Sat, 02/05/2011 - 11:09 | 937294 Mercury
Mercury's picture

Leo, I prefer to have high quality public sector workers and I don't mind paying them well or even extending generous, defined benefit packages to them but I just don't want that many of them mostly because the math dictates that we simply can't have that many of them.

I suppose everyone could have some defined benefits but they just can't be very big and they can't make assumptions that are beyond the market's long term ability to deliver (like anything near 8-11% returns).  The solution is probably something akin to keeping defined benefits high enough to provide reasonable comfort but low enough to keep the incentive in place for individuals to make additional long term preparations on their own.

The biggest impediment toward solving this problem is public sector unions which I think are by definition contradictory to the more general public interest.

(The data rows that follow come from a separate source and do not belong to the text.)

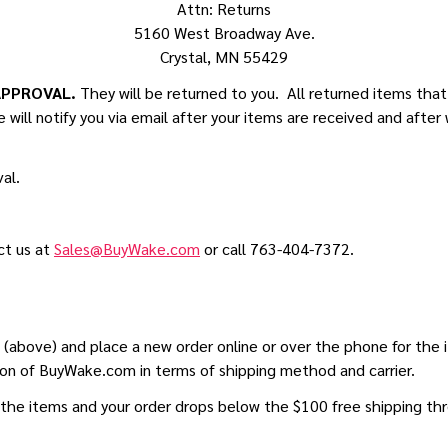
Attn: Returns
5160 West Broadway Ave.
Crystal, MN 55429
APPROVAL.
They will be returned to you. All returned items tha
 will notify you via email after your items are received and after 
al.
ct us at
Sales@BuyWake.com
or call 763-404-7372.
ss (above) and place a new order online or over the phone for t
ion of BuyWake.com in terms of shipping method and carrier.
the items and your order drops below the $100 free shipping thre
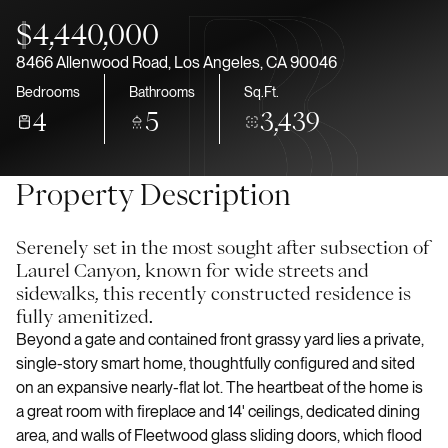
Aug
Aug
$4,440,000
8466 Allenwood Road, Los Angeles, CA 90046
Bedrooms
Bathrooms
Sq.Ft.
4
5
3,439
Property Description
Serenely set in the most sought after subsection of
Laurel Canyon, known for wide streets and
sidewalks, this recently constructed residence is
fully amenitized.
Beyond a gate and contained front grassy yard lies a private,
single-story smart home, thoughtfully configured and sited
on an expansive nearly-flat lot. The heartbeat of the home is
a great room with fireplace and 14' ceilings, dedicated dining
area, and walls of Fleetwood glass sliding doors, which flood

I do actually appreciate your valiant efforts to present what I consider to be the other side and of course you're not all wrong...

Sat, 02/05/2011 - 10:38 | 937272 Rodent Freikorps
Rodent Freikorps's picture

Dogs will only guard your steak for so long before they say screw this, and eat it.

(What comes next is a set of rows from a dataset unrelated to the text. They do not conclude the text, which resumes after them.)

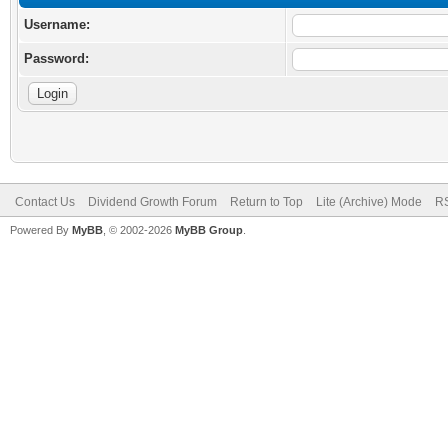
Username:
Password:
Contact Us
Dividend Growth Forum
Return to Top
Lite (Archive) Mode
RS
Powered By
MyBB
, © 2002-2026
MyBB Group
.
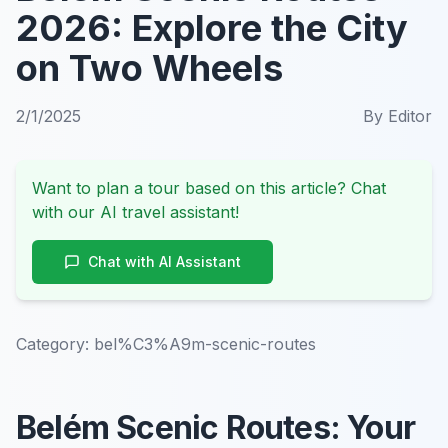
2026: Explore the City
on Two Wheels
2/1/2025
By
Editor
Want to plan a tour based on this article? Chat
with our AI travel assistant!
Chat with AI Assistant
Category:
bel%C3%A9m-scenic-routes
Belém Scenic Routes: Your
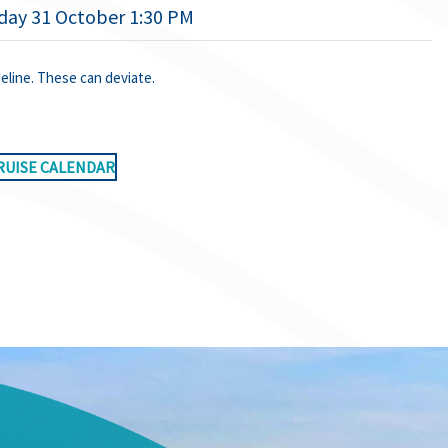
day 31 October 1:30 PM
deline. These can deviate.
RUISE CALENDAR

Waving away abuse means you get more of it and it all collapses again.

Human nature dooms socialism. Always.

Sat, 02/05/2011 - 08:52 | 937176 topcallingtroll
topcallingtroll's picture

Apparently the plan has been to abolish any defined benefit plan for anyone younger than 48. Just about the line between gen x and baby boomers. Baby boomers dont have to sacrifice, only the rest of us who now have delayed ss benefits and no access to defined benefit plans, at least the overgenerous ones. Now gen x and the rest has to bust their ass for overall lower projected pay raises, less benefits, and delayed social security retirement. The boomers sacrifice nothing here while the rest subsidize their retirements. Fuck you boomers. When we get into power you will pay. The intergenerational war has been declared and so far boomers are winning with the greatest intergenerational wealth transfer in history projected over the next twenty years unless the rest of you do something about it.

Sat, 02/05/2011 - 09:43 | 937213 nmewn
nmewn's picture

Oh goody...class warfare...I wonder who's purpose this serves ;-)

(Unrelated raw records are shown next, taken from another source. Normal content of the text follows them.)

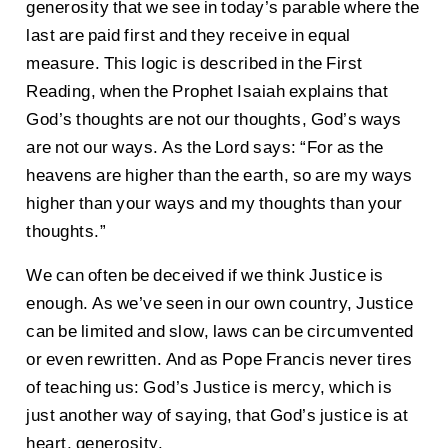
generosity that we see in today’s parable where the
last are paid first and they receive in equal
measure. This logic is described in the First
Reading, when the Prophet Isaiah explains that
God’s thoughts are not our thoughts, God’s ways
are not our ways. As the Lord says: “For as the
heavens are higher than the earth, so are my ways
higher than your ways and my thoughts than your
thoughts.”
We can often be deceived if we think Justice is
enough. As we’ve seen in our own country, Justice
can be limited and slow, laws can be circumvented
or even rewritten. And as Pope Francis never tires
of teaching us: God’s Justice is mercy, which is
just another way of saying, that God’s justice is at
heart, generosity.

"Baby boomers dont have to sacrifice, only the rest of us who now have delayed ss benefits and no access to defined benefit plans, at least the overgenerous ones."

You're hopeless.

You should be directing your anger at DC who takes what you pay in now, spends it all & leaves an IOU in it's place. There is no "trust fund" and it is not voluntary.

It's a socialized ponzi scheme that you're ranting and raving about being left out of?

Boomers have been stolen from their entire lives and you come on here begging for the government to steal from you as well?...ROTFLMA!...you should be trying to end it instead of promoting it.

"The government I live under has been my enemy all my active life. When it has not been engaged in silencing me it has been engaged in robbing me. So far as I can recall I have never had any contact with it that was not an outrage on my dignity and an attack on my security."
HL Mencken

Sat, 02/05/2011 - 09:55 | 937225 Rodent Freikorps
Rodent Freikorps's picture

Communism, like any other revealed religion, is largely made up of prophecies.
H. L. Mencken

Every normal man must be tempted, at times, to spit on his hands, hoist the black flag, and begin slitting throats.
H. L. Mencken

Sat, 02/05/2011 - 11:14 | 937323 High Plains Drifter
High Plains Drifter's picture

Mencken was the epitome of the old school American.

Sat, 02/05/2011 - 11:33 | 937343 Rodent Freikorps
Rodent Freikorps's picture

He and Kipling are in my pantheon of demi-gods.